== To do ==
In these entries, tally the lines where "Haveservice" occurs. Respond with only the count.

== Available data ==
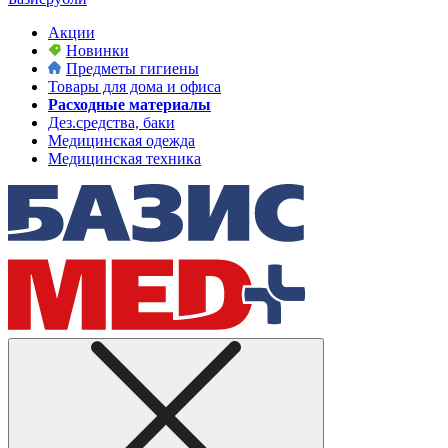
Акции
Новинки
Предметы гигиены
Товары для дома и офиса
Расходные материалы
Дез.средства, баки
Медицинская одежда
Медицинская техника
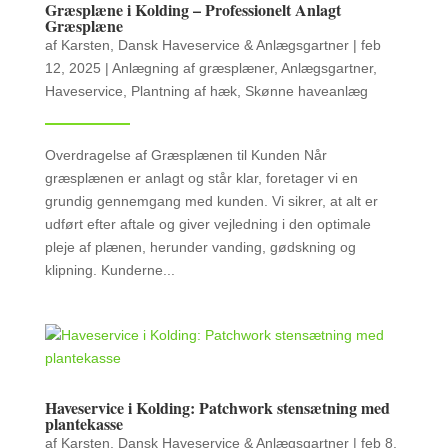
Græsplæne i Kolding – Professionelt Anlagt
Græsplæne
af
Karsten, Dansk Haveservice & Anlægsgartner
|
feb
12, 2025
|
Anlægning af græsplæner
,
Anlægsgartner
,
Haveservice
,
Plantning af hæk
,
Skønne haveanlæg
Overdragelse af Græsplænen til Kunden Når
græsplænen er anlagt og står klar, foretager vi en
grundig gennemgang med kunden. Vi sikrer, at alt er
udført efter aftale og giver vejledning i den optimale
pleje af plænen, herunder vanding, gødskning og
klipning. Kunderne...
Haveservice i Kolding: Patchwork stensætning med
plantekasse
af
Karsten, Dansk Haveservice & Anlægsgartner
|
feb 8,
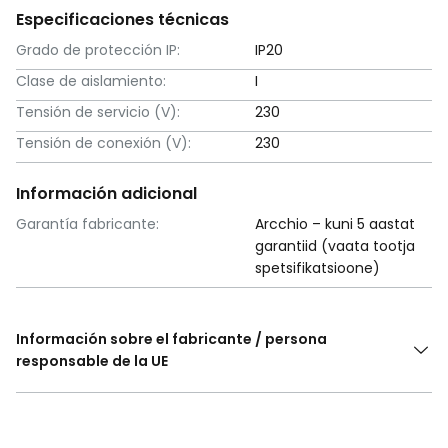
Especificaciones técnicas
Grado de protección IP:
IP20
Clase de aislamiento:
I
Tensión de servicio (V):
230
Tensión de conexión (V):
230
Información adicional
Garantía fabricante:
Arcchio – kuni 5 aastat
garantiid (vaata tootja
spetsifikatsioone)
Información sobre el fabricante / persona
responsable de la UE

==

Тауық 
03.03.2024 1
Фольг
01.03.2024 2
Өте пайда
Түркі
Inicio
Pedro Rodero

---

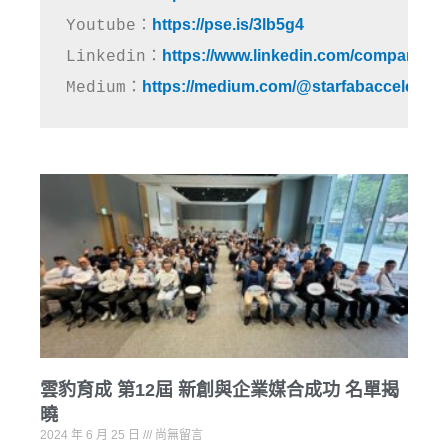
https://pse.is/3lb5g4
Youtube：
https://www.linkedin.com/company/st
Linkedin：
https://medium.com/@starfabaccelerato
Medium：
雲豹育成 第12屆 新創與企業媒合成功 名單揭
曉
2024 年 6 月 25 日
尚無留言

== Answer to the exercise ==
4